I share your interest in creating graphs (vide some older project of mine, a map of Stack Exchange tags https://p.migdal.pl/tagoverflow/).

When I dived into various visualization of Subreddits (as a background reading for this side-project https://observablehq.com/@stared/tree-of-reddit-sex-life), your vis was the best for exploration (out of many, many). The only other one that I found and this level was a Sigma.js-based https://www.jacobsilterra.com/subreddit_map/network/ (beautiful, but more static).

anvaka · on Jan 29, 2020

Yay! Thank you for sharing the links and thank you for your kind words!

I see you are doing something with quantum tensors, which is very impressive! I'm still struggling with concept of regular tensors, and would love to have a good intuition/visualization for them - do you have any pointers?

stared · on Jan 29, 2020

It depends on what you are looking for. Tensors as in physics (typically with each dimension being related to space(time)), tensors for quantum information & computing, tensors for deep learning?

I've found it illuminating to see tensor diagrams.

- https://medium.com/@pmigdal/in-the-topic-of-diagrams-i-did-w...

- https://www.math3ma.com/blog/matrices-as-tensor-network-diag...

Also, right now, we are developing a matrix visualization in https://github.com/Quantum-Game.

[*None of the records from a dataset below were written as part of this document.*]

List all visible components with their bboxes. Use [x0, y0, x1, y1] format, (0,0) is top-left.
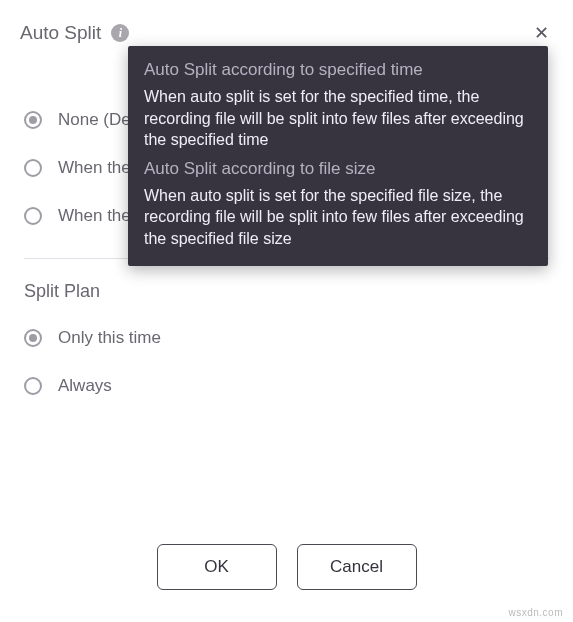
- dialog-title: Auto Split: [20, 22, 101, 44]
- radio-option-only-this-time[interactable]: Only this time: [24, 314, 549, 362]
- radio-icon: [24, 111, 42, 129]
- tooltip-text-size: When auto split is set for the specified…: [144, 185, 532, 250]
- tooltip-heading-size: Auto Split according to file size: [144, 159, 532, 179]
- info-tooltip: Auto Split according to specified time W…: [128, 46, 548, 266]
- radio-icon: [24, 377, 42, 395]
- ok-button[interactable]: OK: [157, 544, 277, 590]
- radio-label: When the: [58, 206, 131, 226]
- tooltip-text-time: When auto split is set for the specified…: [144, 86, 532, 151]
- close-icon[interactable]: ✕: [530, 18, 553, 48]
- dialog-buttons: OK Cancel: [0, 544, 573, 590]
- radio-icon: [24, 329, 42, 347]
- radio-label: Always: [58, 376, 112, 396]
- radio-label: Only this time: [58, 328, 161, 348]
- radio-icon: [24, 207, 42, 225]
- radio-icon: [24, 159, 42, 177]
- watermark: wsxdn.com: [508, 607, 563, 618]
- info-icon[interactable]: i: [111, 24, 129, 42]
- title-wrap: Auto Split i: [20, 22, 129, 44]
- cancel-button[interactable]: Cancel: [297, 544, 417, 590]
- radio-label: When the: [58, 158, 131, 178]
- split-plan-title: Split Plan: [24, 281, 549, 302]
- auto-split-dialog: Auto Split i ✕ None (Default) When the W…: [0, 0, 573, 622]
- radio-option-always[interactable]: Always: [24, 362, 549, 410]
- tooltip-heading-time: Auto Split according to specified time: [144, 60, 532, 80]
- split-plan-options: Only this time Always: [24, 314, 549, 410]
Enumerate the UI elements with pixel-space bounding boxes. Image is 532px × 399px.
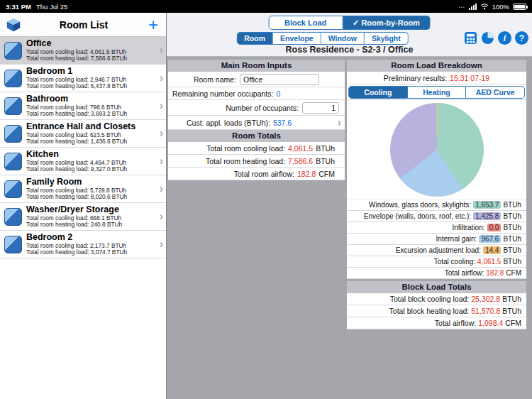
total-value: 7,586.6: [288, 157, 313, 165]
room-heating-line: Total room heating load: 7,586.6 BTUh: [26, 55, 158, 62]
total-unit: BTUh: [502, 307, 521, 315]
room-name: Bedroom 2: [26, 232, 158, 243]
sidebar-header: Room List +: [0, 13, 166, 37]
chevron-right-icon: ›: [160, 238, 163, 251]
room-name: Family Room: [26, 177, 158, 187]
battery-icon: [513, 4, 526, 10]
room-list-item[interactable]: KitchenTotal room cooling load: 4,494.7 …: [0, 148, 166, 175]
legend-value-chip: 1,653.7: [473, 201, 501, 209]
room-list-item[interactable]: OfficeTotal room cooling load: 4,061.5 B…: [0, 37, 166, 65]
total-value: 182.8: [297, 170, 316, 178]
toolbar-icons: i ?: [464, 31, 528, 45]
room-list-item[interactable]: BathroomTotal room cooling load: 798.6 B…: [0, 92, 166, 120]
tab-room[interactable]: Room: [236, 32, 273, 45]
room-total-row: Total room airflow:182.8CFM: [168, 168, 345, 180]
total-value: 25,302.8: [471, 295, 500, 303]
block-totals-rows: Total block cooling load:25,302.8BTUhTot…: [347, 293, 526, 329]
room-name: Bathroom: [26, 94, 158, 104]
room-total-row: Total room heating load:7,586.6BTUh: [168, 155, 345, 168]
status-date: Thu Jul 25: [36, 3, 67, 11]
legend-unit: BTUh: [503, 201, 521, 209]
room-cooling-line: Total room cooling load: 668.1 BTUh: [26, 215, 158, 222]
main-room-inputs-panel: Main Room Inputs Room name: Remaining nu…: [168, 60, 345, 180]
room-list-item[interactable]: Bedroom 1Total room cooling load: 2,946.…: [0, 65, 166, 92]
room-icon: [4, 236, 22, 253]
room-cooling-line: Total room cooling load: 2,173.7 BTUh: [26, 243, 158, 250]
legend-unit: BTUh: [503, 246, 521, 254]
status-bar: 3:31 PM Thu Jul 25 ⋯ 100%: [0, 0, 532, 13]
tab-envelope[interactable]: Envelope: [273, 32, 321, 45]
room-totals-header: Room Totals: [168, 130, 345, 142]
breakdown-header: Room Load Breakdown: [347, 60, 526, 72]
legend-unit: BTUh: [503, 224, 521, 231]
total-unit: BTUh: [316, 144, 335, 153]
legend-label: Internal gain:: [436, 235, 477, 243]
tab-window[interactable]: Window: [321, 32, 365, 45]
segment-block-load[interactable]: Block Load: [268, 16, 343, 30]
legend-row: Internal gain:967.6BTUh: [347, 234, 526, 245]
custom-appliance-loads-row[interactable]: Cust. appl. loads (BTUh): 537.6 ›: [168, 116, 345, 130]
block-total-row: Total block cooling load:25,302.8BTUh: [347, 293, 526, 305]
room-icon: [4, 42, 22, 60]
room-info: Bedroom 2Total room cooling load: 2,173.…: [26, 232, 158, 256]
total-label: Total airflow:: [435, 319, 476, 327]
info-icon[interactable]: i: [498, 31, 511, 45]
room-name-input[interactable]: [240, 74, 319, 85]
remaining-occupants-label: Remaining number occupants:: [172, 89, 273, 98]
occupants-label: Number of occupants:: [226, 104, 299, 112]
pie-chart-icon[interactable]: [481, 31, 494, 45]
room-icon: [4, 153, 22, 170]
tab-skylight[interactable]: Skylight: [365, 32, 409, 45]
calculator-icon[interactable]: [464, 31, 477, 45]
room-cooling-line: Total room cooling load: 4,061.5 BTUh: [26, 49, 158, 56]
legend-value-chip: 1,425.8: [473, 212, 501, 220]
total-value: 182.8: [486, 269, 504, 277]
chart-tab-heating[interactable]: Heating: [408, 86, 467, 99]
room-list-item[interactable]: Family RoomTotal room cooling load: 5,72…: [0, 175, 166, 203]
room-heating-line: Total room heating load: 240.8 BTUh: [26, 222, 158, 229]
add-room-button[interactable]: +: [146, 17, 160, 33]
total-label: Total room cooling load:: [206, 144, 285, 153]
occupants-input[interactable]: [302, 102, 339, 114]
chevron-right-icon: ›: [160, 72, 163, 84]
legend-unit: BTUh: [503, 212, 521, 220]
app-logo-icon: [6, 17, 21, 33]
room-info: BathroomTotal room cooling load: 798.6 B…: [26, 94, 158, 118]
breakdown-total-row: Total cooling:4,061.5BTUh: [347, 256, 526, 268]
battery-percent: 100%: [492, 3, 509, 11]
room-info: Entrance Hall and ClosetsTotal room cool…: [26, 121, 158, 146]
room-heating-line: Total room heating load: 1,436.6 BTUh: [26, 138, 158, 146]
total-label: Total block cooling load:: [390, 295, 470, 303]
main-inputs-header: Main Room Inputs: [168, 60, 345, 72]
preliminary-results-value: 15:31 07-19: [450, 74, 489, 82]
chevron-right-icon: ›: [160, 99, 163, 112]
breakdown-totals-rows: Total cooling:4,061.5BTUhTotal airflow:1…: [347, 256, 526, 279]
toolbar: Block Load ✓ Room-by-Room Room Envelope …: [167, 13, 532, 57]
legend-row: Infiltration:0.0BTUh: [347, 222, 526, 234]
help-icon[interactable]: ?: [515, 31, 528, 45]
main-area: Block Load ✓ Room-by-Room Room Envelope …: [167, 13, 532, 399]
room-list-item[interactable]: Bedroom 2Total room cooling load: 2,173.…: [0, 231, 166, 258]
room-cooling-line: Total room cooling load: 5,729.8 BTUh: [26, 187, 158, 195]
room-heating-line: Total room heating load: 6,437.8 BTUh: [26, 83, 158, 90]
chart-tab-aed-curve[interactable]: AED Curve: [466, 86, 525, 99]
total-label: Total block heating load:: [389, 307, 470, 315]
room-list-item[interactable]: Washer/Dryer StorageTotal room cooling l…: [0, 203, 166, 231]
view-segmented-control: Room Envelope Window Skylight: [236, 32, 408, 45]
room-icon: [4, 97, 22, 115]
room-info: Bedroom 1Total room cooling load: 2,946.…: [26, 66, 158, 90]
room-heating-line: Total room heating load: 9,327.0 BTUh: [26, 166, 158, 173]
pie-chart-area: [347, 100, 526, 200]
page-title: Ross Residence - S2-3 / Office: [167, 45, 532, 55]
segment-room-by-room[interactable]: ✓ Room-by-Room: [343, 16, 431, 30]
legend-rows: Windows, glass doors, skylights:1,653.7B…: [347, 200, 526, 256]
total-label: Total room airflow:: [234, 170, 294, 178]
room-list-item[interactable]: Entrance Hall and ClosetsTotal room cool…: [0, 120, 166, 148]
block-total-row: Total airflow:1,098.4CFM: [347, 317, 526, 329]
block-load-totals-header: Block Load Totals: [347, 281, 526, 293]
room-name-row: Room name:: [168, 72, 345, 87]
total-label: Total room heating load:: [206, 157, 285, 165]
chart-tab-cooling[interactable]: Cooling: [348, 86, 408, 99]
legend-value-chip: 14.4: [483, 246, 501, 254]
room-heating-line: Total room heating load: 3,074.7 BTUh: [26, 249, 158, 256]
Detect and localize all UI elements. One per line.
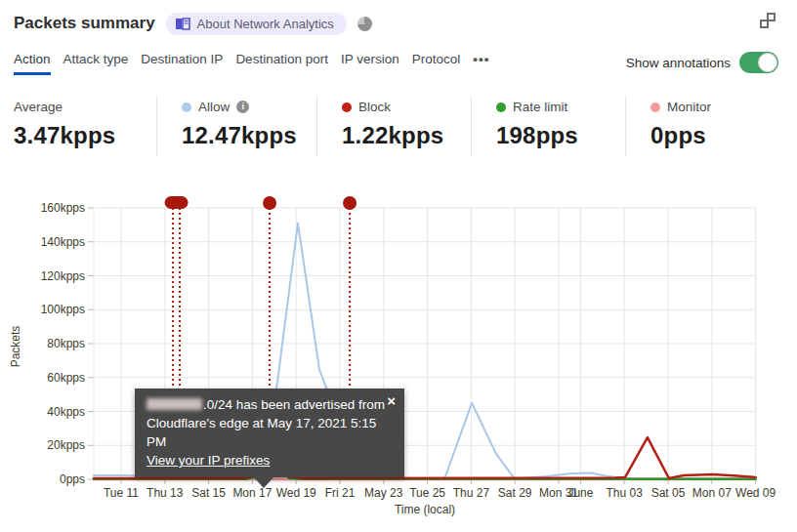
- block-legend-dot: [342, 102, 352, 112]
- badge-label: About Network Analytics: [197, 17, 334, 31]
- tabs: ActionAttack typeDestination IPDestinati…: [14, 52, 489, 75]
- stat-value: 1.22kpps: [342, 122, 471, 149]
- pie-status-icon: [357, 17, 372, 31]
- x-tick-label: June: [567, 486, 593, 500]
- about-network-analytics-badge[interactable]: About Network Analytics: [166, 13, 347, 35]
- redacted-ip-prefix: [147, 398, 202, 410]
- tooltip-arrow: [253, 476, 274, 488]
- y-tick-label: 40kpps: [47, 405, 85, 419]
- rate-limit-legend-dot: [496, 102, 506, 112]
- tab-ip-version[interactable]: IP version: [341, 52, 399, 75]
- stat-label: Monitor: [667, 100, 711, 114]
- window-front-square: [760, 20, 769, 28]
- x-tick-label: Thu 13: [147, 486, 184, 500]
- x-tick-label: Sat 05: [651, 486, 686, 500]
- annotation-tooltip: × .0/24 has been advertised from Cloudfl…: [135, 389, 404, 477]
- stat-value: 0pps: [650, 122, 797, 149]
- toggle-knob: [758, 53, 777, 72]
- tooltip-close-icon[interactable]: ×: [387, 391, 396, 410]
- stat-rate-limit: Rate limit198pps: [472, 96, 626, 156]
- stat-value: 12.47kpps: [182, 122, 316, 149]
- tooltip-line-1-text: .0/24 has been advertised from: [203, 397, 385, 412]
- x-tick-label: Tue 11: [104, 486, 139, 500]
- stat-value: 3.47kpps: [14, 122, 156, 149]
- stats-row: Average3.47kppsAllowi12.47kppsBlock1.22k…: [0, 96, 797, 156]
- y-axis-title: Packets: [9, 326, 22, 368]
- x-tick-label: Wed 19: [276, 486, 316, 500]
- annotation-pill-marker[interactable]: [165, 196, 189, 209]
- tab-attack-type[interactable]: Attack type: [63, 52, 129, 75]
- y-tick-label: 0pps: [60, 472, 85, 486]
- y-tick-label: 20kpps: [47, 438, 85, 452]
- show-annotations-label: Show annotations: [626, 56, 731, 70]
- x-tick-label: Thu 27: [453, 486, 490, 500]
- show-annotations-toggle[interactable]: [739, 52, 778, 73]
- open-in-window-icon[interactable]: [760, 13, 776, 28]
- monitor-legend-dot: [650, 102, 660, 112]
- book-icon: [175, 18, 190, 30]
- x-tick-label: Fri 21: [325, 486, 356, 500]
- tab-destination-port[interactable]: Destination port: [235, 52, 328, 75]
- tabs-row: ActionAttack typeDestination IPDestinati…: [0, 52, 797, 79]
- tooltip-line-1: .0/24 has been advertised from: [147, 395, 393, 414]
- info-icon[interactable]: i: [236, 101, 249, 113]
- tooltip-line-2: Cloudflare's edge at May 17, 2021 5:15 P…: [147, 414, 393, 451]
- stat-label: Block: [358, 100, 391, 114]
- tab-protocol[interactable]: Protocol: [412, 52, 461, 75]
- stat-label: Allow: [198, 100, 230, 114]
- y-tick-label: 100kpps: [41, 303, 85, 316]
- stat-value: 198pps: [496, 122, 625, 149]
- y-tick-label: 160kpps: [41, 201, 85, 215]
- page-title: Packets summary: [14, 14, 155, 33]
- x-tick-label: Sat 29: [498, 486, 532, 500]
- card-header: Packets summary About Network Analytics: [14, 10, 372, 37]
- show-annotations-control: Show annotations: [626, 52, 778, 73]
- stat-allow: Allowi12.47kpps: [157, 96, 317, 156]
- tabs-more-button[interactable]: •••: [473, 52, 489, 75]
- x-tick-label: Thu 03: [607, 486, 644, 500]
- x-axis-title: Time (local): [395, 503, 455, 516]
- stat-label: Rate limit: [513, 100, 567, 114]
- x-tick-label: Tue 25: [409, 486, 445, 500]
- stat-average: Average3.47kpps: [0, 96, 157, 156]
- packets-summary-card: Packets summary About Network Analytics …: [0, 0, 797, 532]
- annotation-dot-marker[interactable]: [343, 196, 357, 210]
- x-tick-label: Sat 15: [191, 486, 226, 500]
- x-tick-label: Mon 07: [692, 486, 732, 500]
- y-tick-label: 80kpps: [47, 337, 85, 350]
- chart: 0pps20kpps40kpps60kpps80kpps100kpps120kp…: [0, 190, 797, 532]
- tab-action[interactable]: Action: [14, 52, 51, 75]
- view-ip-prefixes-link[interactable]: View your IP prefixes: [147, 453, 270, 468]
- stat-block: Block1.22kpps: [317, 96, 472, 156]
- y-tick-label: 140kpps: [41, 235, 85, 249]
- annotation-dot-marker[interactable]: [263, 196, 276, 210]
- x-tick-label: Wed 09: [735, 486, 776, 500]
- x-tick-label: Mon 17: [232, 486, 272, 500]
- tab-destination-ip[interactable]: Destination IP: [141, 52, 223, 75]
- stat-label: Average: [14, 100, 63, 114]
- stat-monitor: Monitor0pps: [626, 96, 797, 156]
- packets-chart-svg: 0pps20kpps40kpps60kpps80kpps100kpps120kp…: [0, 190, 797, 532]
- y-tick-label: 120kpps: [41, 269, 85, 283]
- y-tick-label: 60kpps: [47, 371, 85, 385]
- allow-legend-dot: [182, 102, 191, 112]
- x-tick-label: May 23: [364, 486, 403, 500]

However, it is pretty much work in progress; for a slightly more mature one, go to Quantum Game 2 website and in the element encyclopedia there is one.

I am always up for talking about tensors, so feel invited to drop me an email.

flanbiscuit · on Jan 29, 2020

I love your npm package dependency tree graph, I've actually posted links to it very recently on both HN and Reddit. Awesome tool!

https://npm.anvaka.com/#/

anvaka · on Jan 29, 2020

Oh thank you! I'm very glad you liked it :)!

wsinks · on Jan 29, 2020

This is so cool! You've basically made a different, better version of r/findasubreddit. Which led me to think...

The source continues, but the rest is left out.